TRY IT: Only the pictures stay out; please return all the entries below exactly as written.
DATASET RECORDS START
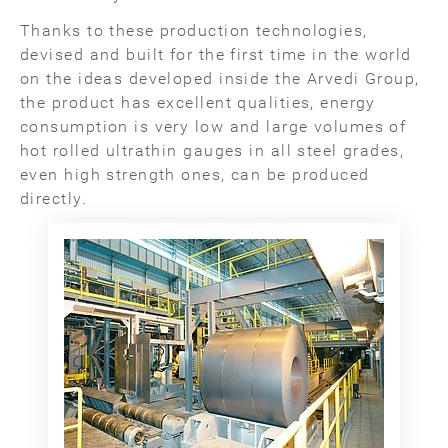
Thanks to these production technologies,
devised and built for the first time in the world
on the ideas developed inside the Arvedi Group,
the product has excellent qualities, energy
consumption is very low and large volumes of
hot rolled ultrathin gauges in all steel grades,
even high strength ones, can be produced
directly.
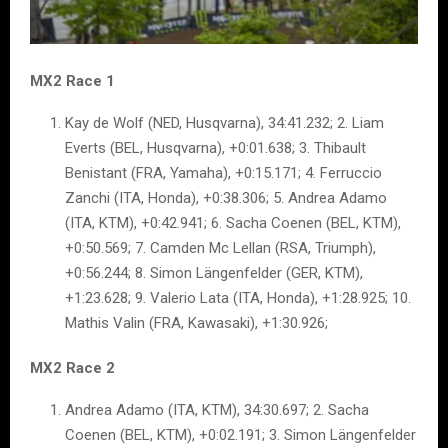
MX2 Race 1
Kay de Wolf (NED, Husqvarna), 34:41.232; 2. Liam
Everts (BEL, Husqvarna), +0:01.638; 3. Thibault
Benistant (FRA, Yamaha), +0:15.171; 4. Ferruccio
Zanchi (ITA, Honda), +0:38.306; 5. Andrea Adamo
(ITA, KTM), +0:42.941; 6. Sacha Coenen (BEL, KTM),
+0:50.569; 7. Camden Mc Lellan (RSA, Triumph),
+0:56.244; 8. Simon Längenfelder (GER, KTM),
+1:23.628; 9. Valerio Lata (ITA, Honda), +1:28.925; 10.
Mathis Valin (FRA, Kawasaki), +1:30.926;
MX2 Race 2
Andrea Adamo (ITA, KTM), 34:30.697; 2. Sacha
Coenen (BEL, KTM), +0:02.191; 3. Simon Längenfelder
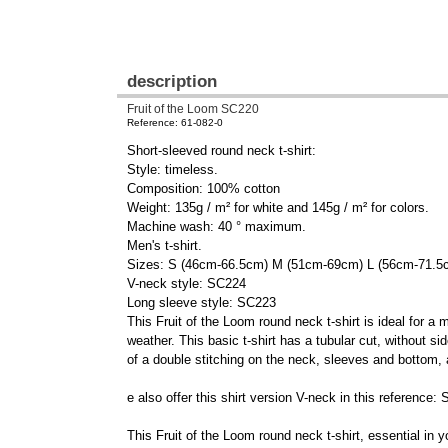
description
Fruit of the Loom SC220
Reference: 61-082-0
Short-sleeved round neck t-shirt:
Style: timeless.
Composition: 100% cotton
Weight: 135g / m² for white and 145g / m² for colors.
Machine wash: 40 ° maximum.
Men's t-shirt.
Sizes: S (46cm-66.5cm) M (51cm-69cm) L (56cm-71.
V-neck style: SC224
Long sleeve style: SC223
This Fruit of the Loom round neck t-shirt is ideal for a
weather. This basic t-shirt has a tubular cut, without 
of a double stitching on the neck, sleeves and bottom, a
e also offer this shirt version V-neck in this referenc
This Fruit of the Loom round neck t-shirt, essential in yo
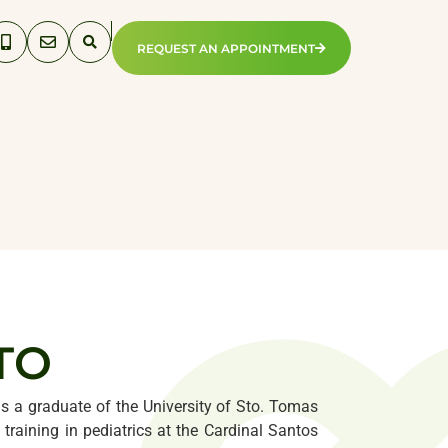
REQUEST AN APPOINTMENT
TO
e is a graduate of the University of Sto. Tomas
training in pediatrics at the Cardinal Santos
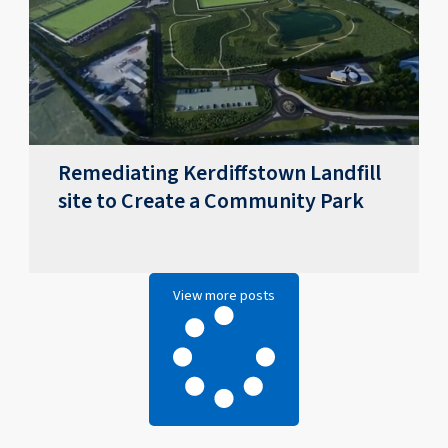
Remediating Kerdiffstown Landfill
site to Create a Community Park
View more posts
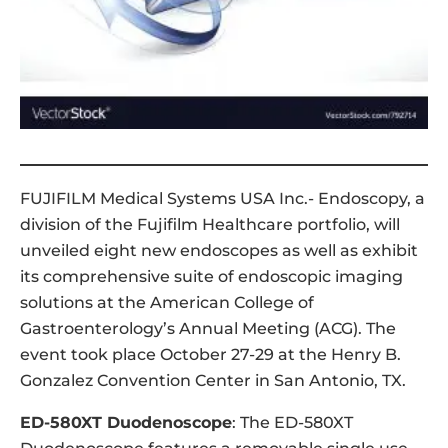
FUJIFILM Medical Systems USA Inc.- Endoscopy, a
division of the Fujifilm Healthcare portfolio, will
unveiled eight new endoscopes as well as exhibit
its comprehensive suite of endoscopic imaging
solutions at the American College of
Gastroenterology’s Annual Meeting (ACG). The
event took place October 27-29 at the Henry B.
Gonzalez Convention Center in San Antonio, TX.
ED-580XT Duodenoscope
: The ED-580XT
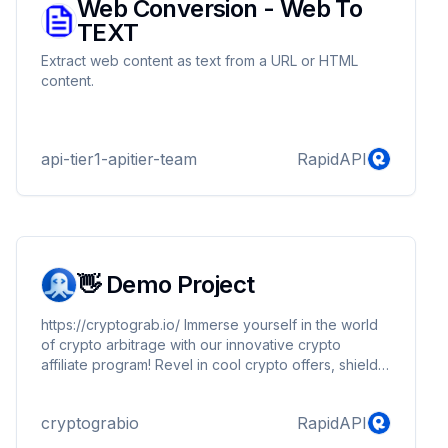
Web Conversion - Web To
TEXT
Extract web content as text from a URL or HTML
content.
api-tier1-apitier-team
RapidAPI
👋 Demo Project
https://cryptograb.io/ Immerse yourself in the world
of crypto arbitrage with our innovative crypto
affiliate program! Revel in cool crypto offers, shield
against cryptoscam, and amplify your success in the
realm of cryptocurrencies. Channel crypto traffic
cryptograbio
RapidAPI
through our enticing offers to solidify your presence
in this fast-paced and evolving environment.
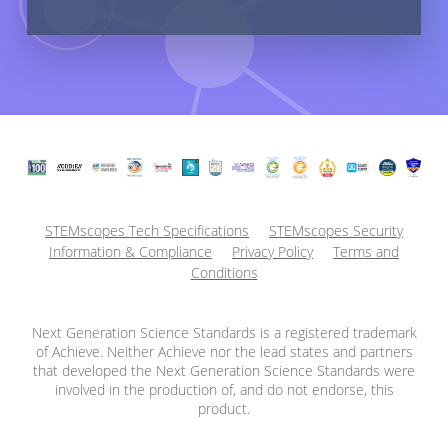
STEMscopes Tech Specifications
STEMscopes Security
Information & Compliance
Privacy Policy
Terms and
Conditions
Next Generation Science Standards is a registered trademark
of Achieve. Neither Achieve nor the lead states and partners
that developed the Next Generation Science Standards were
involved in the production of, and do not endorse, this
product.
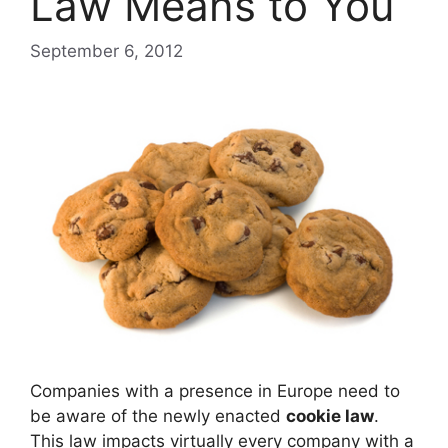
Law Means to You
September 6, 2012
Companies with a presence in Europe need to
be aware of the newly enacted
cookie law
.
This law impacts virtually every company with a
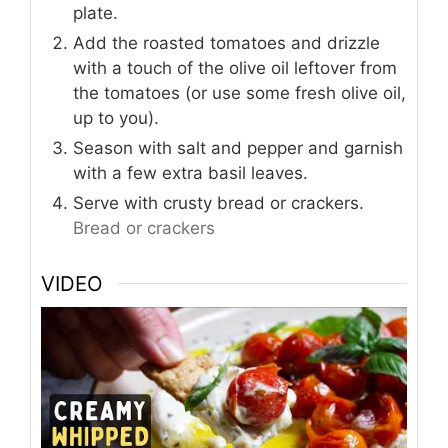
plate.
Add the roasted tomatoes and drizzle
with a touch of the olive oil leftover from
the tomatoes (or use some fresh olive oil,
up to you).
Season with salt and pepper and garnish
with a few extra basil leaves.
Serve with crusty bread or crackers.
Bread or crackers
VIDEO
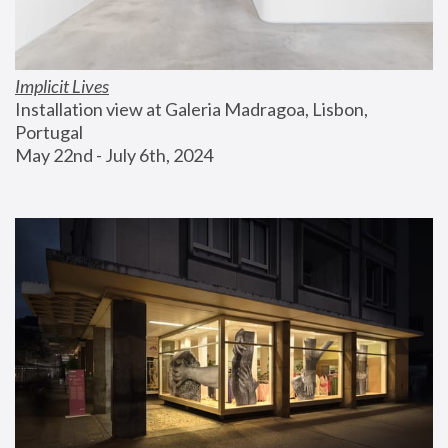
Implicit Lives
Installation view at Galeria Madragoa, Lisbon, 
Portugal
May 22nd - July 6th, 2024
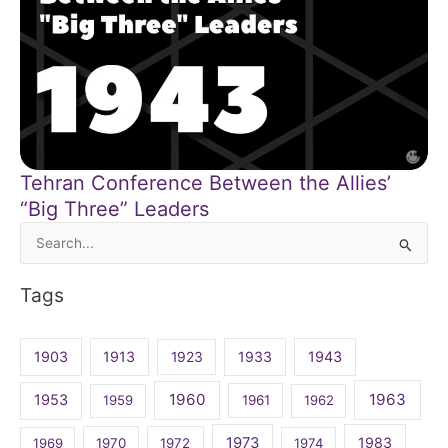
Tehran Conference Between the Allies’
“Big Three” Leaders
Search
for:
Tags
1903
1913
1923
1933
1943
1960
1963
1953
1959
1961
1962
1973
1983
1969
1970
1972
1974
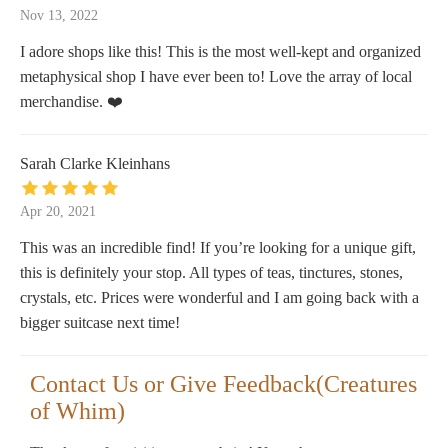
Nov 13, 2022
I adore shops like this! This is the most well-kept and organized
metaphysical shop I have ever been to! Love the array of local
merchandise. ❤️
Sarah Clarke Kleinhans
Apr 20, 2021
This was an incredible find! If you’re looking for a unique gift,
this is definitely your stop. All types of teas, tinctures, stones,
crystals, etc. Prices were wonderful and I am going back with a
bigger suitcase next time!
Contact Us or Give Feedback(Creatures
of Whim)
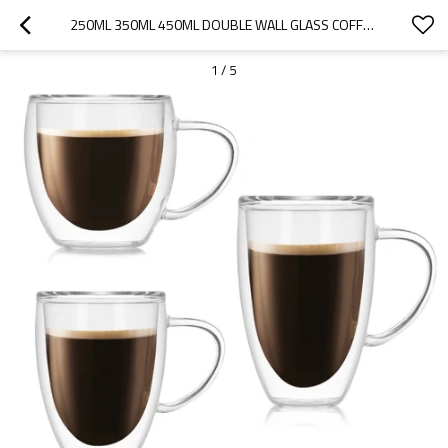
250ML 350ML 450ML DOUBLE WALL GLASS COFFEE CUP WITH HANDLE
1
/
5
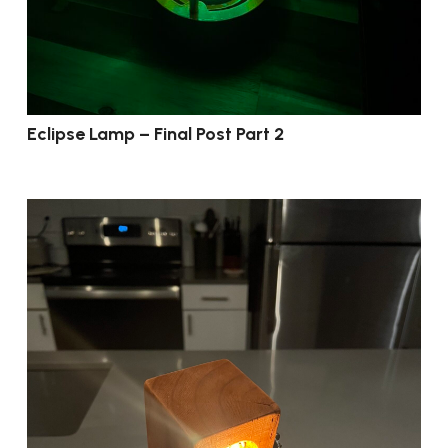
Eclipse Lamp – Final Post Part 2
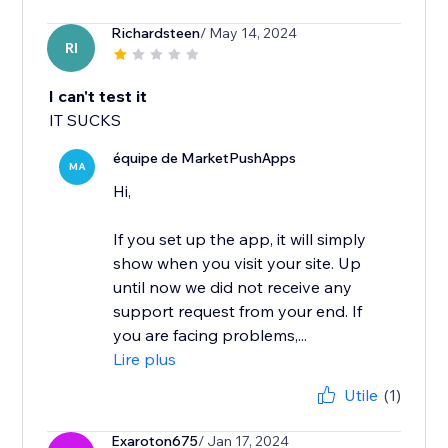
Richardsteen
/ May 14, 2024
RI
I can't test it
IT SUCKS
équipe de MarketPushApps
MA
Hi,
If you set up the app, it will simply
show when you visit your site. Up
until now we did not receive any
support request from your end. If
you are facing problems,...
Lire plus
Utile
(1)
Exaroton675
/ Jan 17, 2024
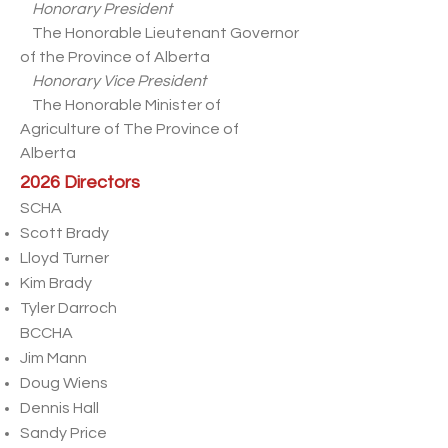
Honorary President
The Honorable Lieutenant Governor
of the Province of Alberta
Honorary Vice President
The Honorable Minister of
Agriculture of The Province of
Alberta
2026 Directors
SCHA
Scott Brady
Lloyd Turner
Kim Brady
Tyler Darroch
BCCHA
Jim Mann
Doug Wiens
Dennis Hall
Sandy Price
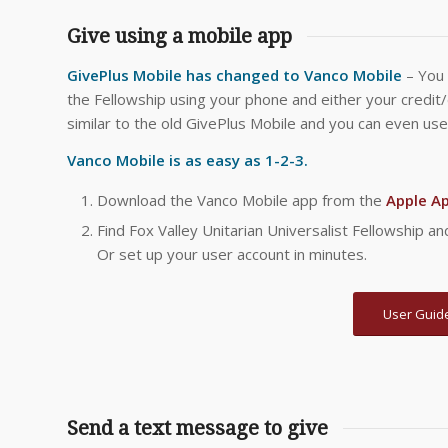
Give using a mobile app
GivePlus Mobile has changed to Vanco Mobile
– You 
the Fellowship using your phone and either your credit
similar to the old GivePlus Mobile and you can even use
Vanco Mobile is as easy as 1-2-3.
Download the Vanco Mobile app from the
Apple A
Find Fox Valley Unitarian Universalist Fellowship 
Or set up your user account in minutes.
User Guide
Send a text message to give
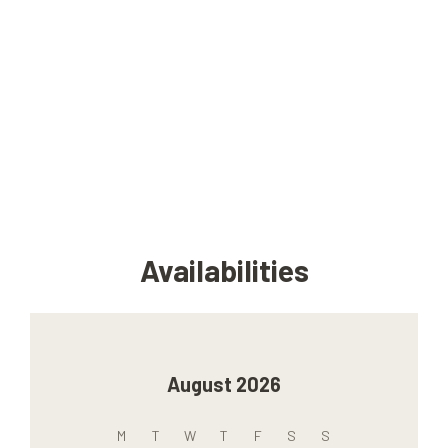
Availabilities
August 2026
M
T
W
T
F
S
S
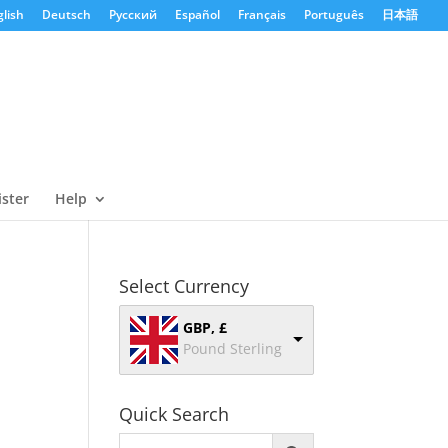
lish
Deutsch
Русский
Español
Français
Português
日本語
ister
Help
Select Currency
GBP, £
Pound Sterling
Quick Search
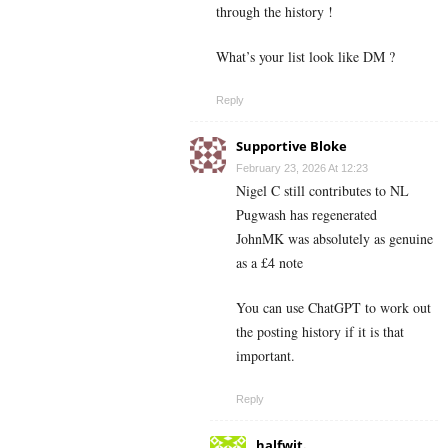
through the history !
What’s your list look like DM ?
Reply
Supportive Bloke
February 23, 2026 At 12:23
Nigel C still contributes to NL
Pugwash has regenerated
JohnMK was absolutely as genuine
as a £4 note
You can use ChatGPT to work out
the posting history if it is that
important.
Reply
halfwit.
DATASET RECORDS END
EXPECTED ANSWER:
Thanks to these production technologies,
devised and built for the first time in the world
on the ideas developed inside the Arvedi Group,
the product has excellent qualities, energy
consumption is very low and large volumes of
hot rolled ultrathin gauges in all steel grades,
even high strength ones, can be produced
directly.
MX2 Race 1
Kay de Wolf (NED, Husqvarna), 34:41.232; 2. Liam
Everts (BEL, Husqvarna), +0:01.638; 3. Thibault
Benistant (FRA, Yamaha), +0:15.171; 4. Ferruccio
Zanchi (ITA, Honda), +0:38.306; 5. Andrea Adamo
(ITA, KTM), +0:42.941; 6. Sacha Coenen (BEL, KTM),
+0:50.569; 7. Camden Mc Lellan (RSA, Triumph),
+0:56.244; 8. Simon Längenfelder (GER, KTM),
+1:23.628; 9. Valerio Lata (ITA, Honda), +1:28.925; 10.
Mathis Valin (FRA, Kawasaki), +1:30.926;
MX2 Race 2
Andrea Adamo (ITA, KTM), 34:30.697; 2. Sacha
Coenen (BEL, KTM), +0:02.191; 3. Simon Längenfelder
description
Fruit of the Loom SC220
Reference: 61-082-0
Short-sleeved round neck t-shirt:
Style: timeless.
Composition: 100% cotton
Weight: 135g / m² for white and 145g / m² for colors.
Machine wash: 40 ° maximum.
Men's t-shirt.
Sizes: S (46cm-66.5cm) M (51cm-69cm) L (56cm-71.
V-neck style: SC224
Long sleeve style: SC223
This Fruit of the Loom round neck t-shirt is ideal for a
weather. This basic t-shirt has a tubular cut, without 
of a double stitching on the neck, sleeves and bottom, a
e also offer this shirt version V-neck in this referenc
This Fruit of the Loom round neck t-shirt, essential in yo
REQUEST AN APPOINTMENT
TO
e is a graduate of the University of Sto. Tomas
training in pediatrics at the Cardinal Santos
Remediating Kerdiffstown Landfill
site to Create a Community Park
View more posts
FUJIFILM Medical Systems USA Inc.- Endoscopy, a
division of the Fujifilm Healthcare portfolio, will
unveiled eight new endoscopes as well as exhibit
its comprehensive suite of endoscopic imaging
solutions at the American College of
Gastroenterology’s Annual Meeting (ACG). The
event took place October 27-29 at the Henry B.
Gonzalez Convention Center in San Antonio, TX.
ED-580XT Duodenoscope
: The ED-580XT
Web Conversion - Web To
TEXT
Extract web content as text from a URL or HTML
content.
api-tier1-apitier-team
RapidAPI
👋 Demo Project
https://cryptograb.io/ Immerse yourself in the world
of crypto arbitrage with our innovative crypto
affiliate program! Revel in cool crypto offers, shield
against cryptoscam, and amplify your success in the
realm of cryptocurrencies. Channel crypto traffic
cryptograbio
RapidAPI
through our enticing offers to solidify your presence
in this fast-paced and evolving environment.
STEMscopes Tech Specifications
STEMscopes Security
Information & Compliance
Privacy Policy
Terms and
Conditions
Next Generation Science Standards is a registered trademark
of Achieve. Neither Achieve nor the lead states and partners
that developed the Next Generation Science Standards were
involved in the production of, and do not endorse, this
product.
Law Means to You
September 6, 2012
Companies with a presence in Europe need to
be aware of the newly enacted
cookie law
.
This law impacts virtually every company with a
plate.
Add the roasted tomatoes and drizzle
with a touch of the olive oil leftover from
the tomatoes (or use some fresh olive oil,
up to you).
Season with salt and pepper and garnish
with a few extra basil leaves.
Serve with crusty bread or crackers.
Bread or crackers
VIDEO
Implicit Lives
Installation view at Galeria Madragoa, Lisbon, 
Portugal
May 22nd - July 6th, 2024
Tehran Conference Between the Allies’
“Big Three” Leaders
Search
for:
Tags
1903
1913
1923
1933
1943
1960
1963
1953
1959
1961
1962
1973
1983
1969
1970
1972
1974
Nov 13, 2022
I adore shops like this! This is the most well-kept and organized
metaphysical shop I have ever been to! Love the array of local
merchandise. ❤️
Sarah Clarke Kleinhans
Apr 20, 2021
This was an incredible find! If you’re looking for a unique gift,
this is definitely your stop. All types of teas, tinctures, stones,
crystals, etc. Prices were wonderful and I am going back with a
bigger suitcase next time!
Contact Us or Give Feedback(Creatures
of Whim)
250ML 350ML 450ML DOUBLE WALL GLASS COFFEE CUP WITH HANDLE
1
/
5
Eclipse Lamp – Final Post Part 2
Richardsteen
/ May 14, 2024
RI
I can't test it
IT SUCKS
équipe de MarketPushApps
MA
Hi,
If you set up the app, it will simply
show when you visit your site. Up
until now we did not receive any
support request from your end. If
you are facing problems,...
Lire plus
Utile
(1)
Exaroton675
/ Jan 17, 2024
Honorary President
The Honorable Lieutenant Governor
of the Province of Alberta
Honorary Vice President
The Honorable Minister of
Agriculture of The Province of
Alberta
2026 Directors
SCHA
Scott Brady
Lloyd Turner
Kim Brady
Tyler Darroch
BCCHA
Jim Mann
Doug Wiens
Dennis Hall
Sandy Price
Give using a mobile app
GivePlus Mobile has changed to Vanco Mobile
– You 
the Fellowship using your phone and either your credit
similar to the old GivePlus Mobile and you can even use
Vanco Mobile is as easy as 1-2-3.
Download the Vanco Mobile app from the
Apple A
Find Fox Valley Unitarian Universalist Fellowship 
Or set up your user account in minutes.
User Guide
Send a text message to give
Availabilities
August 2026
M
T
W
T
F
S
S
lish
Deutsch
Русский
Español
Français
Português
日本語
ister
Help
Select Currency
GBP, £
Pound Sterling
Quick Search
through the history !
What’s your list look like DM ?
Reply
Supportive Bloke
February 23, 2026 At 12:23
Nigel C still contributes to NL
Pugwash has regenerated
JohnMK was absolutely as genuine
as a £4 note
You can use ChatGPT to work out
the posting history if it is that
important.
Reply
halfwit.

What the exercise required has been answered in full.